In your answer, copy every entry that follows exactly.
*** Opening Extracted records ***
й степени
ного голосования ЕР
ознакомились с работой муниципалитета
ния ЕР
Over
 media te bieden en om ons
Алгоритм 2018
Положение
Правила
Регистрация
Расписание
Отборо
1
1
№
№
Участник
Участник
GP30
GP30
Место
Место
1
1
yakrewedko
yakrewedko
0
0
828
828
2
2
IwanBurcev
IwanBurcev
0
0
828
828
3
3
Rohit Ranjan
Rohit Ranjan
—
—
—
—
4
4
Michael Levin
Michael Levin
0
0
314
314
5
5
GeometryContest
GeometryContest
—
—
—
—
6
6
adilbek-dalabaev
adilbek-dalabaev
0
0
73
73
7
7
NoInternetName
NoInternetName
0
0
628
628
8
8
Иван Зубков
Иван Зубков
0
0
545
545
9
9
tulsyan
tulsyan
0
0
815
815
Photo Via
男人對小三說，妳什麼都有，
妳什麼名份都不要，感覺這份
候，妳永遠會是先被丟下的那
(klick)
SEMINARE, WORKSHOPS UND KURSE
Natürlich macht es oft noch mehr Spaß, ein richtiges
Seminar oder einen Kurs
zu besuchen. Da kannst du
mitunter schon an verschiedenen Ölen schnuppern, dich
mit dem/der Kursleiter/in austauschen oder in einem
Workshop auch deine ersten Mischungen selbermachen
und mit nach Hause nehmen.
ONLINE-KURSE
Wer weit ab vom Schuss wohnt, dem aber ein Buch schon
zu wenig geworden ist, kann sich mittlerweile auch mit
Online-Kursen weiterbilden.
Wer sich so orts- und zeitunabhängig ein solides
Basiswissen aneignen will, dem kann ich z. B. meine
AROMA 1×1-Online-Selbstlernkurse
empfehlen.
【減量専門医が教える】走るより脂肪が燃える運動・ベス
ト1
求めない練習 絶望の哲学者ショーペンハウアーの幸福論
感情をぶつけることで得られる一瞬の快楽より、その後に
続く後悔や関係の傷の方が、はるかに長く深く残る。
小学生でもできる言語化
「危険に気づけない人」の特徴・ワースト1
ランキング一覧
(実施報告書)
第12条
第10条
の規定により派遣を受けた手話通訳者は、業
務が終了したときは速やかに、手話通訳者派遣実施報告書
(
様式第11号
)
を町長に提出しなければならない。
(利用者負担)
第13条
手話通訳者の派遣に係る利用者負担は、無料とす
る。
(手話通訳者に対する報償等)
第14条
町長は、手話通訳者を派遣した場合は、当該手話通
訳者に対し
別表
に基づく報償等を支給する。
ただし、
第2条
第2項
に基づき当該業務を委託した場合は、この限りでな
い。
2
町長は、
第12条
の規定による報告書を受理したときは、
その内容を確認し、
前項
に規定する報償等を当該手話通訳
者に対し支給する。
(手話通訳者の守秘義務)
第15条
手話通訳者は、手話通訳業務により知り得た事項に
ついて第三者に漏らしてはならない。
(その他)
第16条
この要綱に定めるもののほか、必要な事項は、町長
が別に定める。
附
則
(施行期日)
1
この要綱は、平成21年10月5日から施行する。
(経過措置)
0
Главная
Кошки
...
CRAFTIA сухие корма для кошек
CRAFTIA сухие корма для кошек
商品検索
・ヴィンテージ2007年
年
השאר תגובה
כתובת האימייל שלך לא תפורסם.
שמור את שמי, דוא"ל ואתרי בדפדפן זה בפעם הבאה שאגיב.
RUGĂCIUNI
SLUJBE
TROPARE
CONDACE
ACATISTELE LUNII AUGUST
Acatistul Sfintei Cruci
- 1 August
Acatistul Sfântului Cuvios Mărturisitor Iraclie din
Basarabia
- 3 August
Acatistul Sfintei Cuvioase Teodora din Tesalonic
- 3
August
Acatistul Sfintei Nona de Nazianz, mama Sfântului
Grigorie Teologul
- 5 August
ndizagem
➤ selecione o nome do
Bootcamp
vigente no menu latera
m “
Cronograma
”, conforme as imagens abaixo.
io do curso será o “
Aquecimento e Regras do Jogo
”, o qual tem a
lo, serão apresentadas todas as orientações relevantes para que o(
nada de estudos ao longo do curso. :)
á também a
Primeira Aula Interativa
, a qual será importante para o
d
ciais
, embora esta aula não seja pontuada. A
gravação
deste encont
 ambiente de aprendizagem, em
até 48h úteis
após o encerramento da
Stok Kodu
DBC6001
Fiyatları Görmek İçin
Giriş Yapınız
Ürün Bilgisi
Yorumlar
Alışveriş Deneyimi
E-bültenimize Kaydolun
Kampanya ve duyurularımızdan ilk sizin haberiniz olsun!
*** Closing Extracted records ***
*Solved problem:*
й степени
ного голосования ЕР
ознакомились с работой муниципалитета
ния ЕР
Over
 media te bieden en om ons
Алгоритм 2018
Положение
Правила
Регистрация
Расписание
Отборо
1
1
№
№
Участник
Участник
GP30
GP30
Место
Место
1
1
yakrewedko
yakrewedko
0
0
828
828
2
2
IwanBurcev
IwanBurcev
0
0
828
828
3
3
Rohit Ranjan
Rohit Ranjan
—
—
—
—
4
4
Michael Levin
Michael Levin
0
0
314
314
5
5
GeometryContest
GeometryContest
—
—
—
—
6
6
adilbek-dalabaev
adilbek-dalabaev
0
0
73
73
7
7
NoInternetName
NoInternetName
0
0
628
628
8
8
Иван Зубков
Иван Зубков
0
0
545
545
9
9
tulsyan
tulsyan
0
0
815
815
Photo Via
男人對小三說，妳什麼都有，
妳什麼名份都不要，感覺這份
候，妳永遠會是先被丟下的那
(klick)
SEMINARE, WORKSHOPS UND KURSE
Natürlich macht es oft noch mehr Spaß, ein richtiges
Seminar oder einen Kurs
zu besuchen. Da kannst du
mitunter schon an verschiedenen Ölen schnuppern, dich
mit dem/der Kursleiter/in austauschen oder in einem
Workshop auch deine ersten Mischungen selbermachen
und mit nach Hause nehmen.
ONLINE-KURSE
Wer weit ab vom Schuss wohnt, dem aber ein Buch schon
zu wenig geworden ist, kann sich mittlerweile auch mit
Online-Kursen weiterbilden.
Wer sich so orts- und zeitunabhängig ein solides
Basiswissen aneignen will, dem kann ich z. B. meine
AROMA 1×1-Online-Selbstlernkurse
empfehlen.
【減量専門医が教える】走るより脂肪が燃える運動・ベス
ト1
求めない練習 絶望の哲学者ショーペンハウアーの幸福論
感情をぶつけることで得られる一瞬の快楽より、その後に
続く後悔や関係の傷の方が、はるかに長く深く残る。
小学生でもできる言語化
「危険に気づけない人」の特徴・ワースト1
ランキング一覧
(実施報告書)
第12条
第10条
の規定により派遣を受けた手話通訳者は、業
務が終了したときは速やかに、手話通訳者派遣実施報告書
(
様式第11号
)
を町長に提出しなければならない。
(利用者負担)
第13条
手話通訳者の派遣に係る利用者負担は、無料とす
る。
(手話通訳者に対する報償等)
第14条
町長は、手話通訳者を派遣した場合は、当該手話通
訳者に対し
別表
に基づく報償等を支給する。
ただし、
第2条
第2項
に基づき当該業務を委託した場合は、この限りでな
い。
2
町長は、
第12条
の規定による報告書を受理したときは、
その内容を確認し、
前項
に規定する報償等を当該手話通訳
者に対し支給する。
(手話通訳者の守秘義務)
第15条
手話通訳者は、手話通訳業務により知り得た事項に
ついて第三者に漏らしてはならない。
(その他)
第16条
この要綱に定めるもののほか、必要な事項は、町長
が別に定める。
附
則
(施行期日)
1
この要綱は、平成21年10月5日から施行する。
(経過措置)
0
Главная
Кошки
...
CRAFTIA сухие корма для кошек
CRAFTIA сухие корма для кошек
商品検索
・ヴィンテージ2007年
年
השאר תגובה
כתובת האימייל שלך לא תפורסם.
שמור את שמי, דוא"ל ואתרי בדפדפן זה בפעם הבאה שאגיב.
RUGĂCIUNI
SLUJBE
TROPARE
CONDACE
ACATISTELE LUNII AUGUST
Acatistul Sfintei Cruci
- 1 August
Acatistul Sfântului Cuvios Mărturisitor Iraclie din
Basarabia
- 3 August
Acatistul Sfintei Cuvioase Teodora din Tesalonic
- 3
August
Acatistul Sfintei Nona de Nazianz, mama Sfântului
Grigorie Teologul
- 5 August
ndizagem
➤ selecione o nome do
Bootcamp
vigente no menu latera
m “
Cronograma
”, conforme as imagens abaixo.
io do curso será o “
Aquecimento e Regras do Jogo
”, o qual tem a
lo, serão apresentadas todas as orientações relevantes para que o(
nada de estudos ao longo do curso. :)
á também a
Primeira Aula Interativa
, a qual será importante para o
d
ciais
, embora esta aula não seja pontuada. A
gravação
deste encont
 ambiente de aprendizagem, em
até 48h úteis
após o encerramento da
Stok Kodu
DBC6001
Fiyatları Görmek İçin
Giriş Yapınız
Ürün Bilgisi
Yorumlar
Alışveriş Deneyimi
E-bültenimize Kaydolun
Kampanya ve duyurularımızdan ilk sizin haberiniz olsun!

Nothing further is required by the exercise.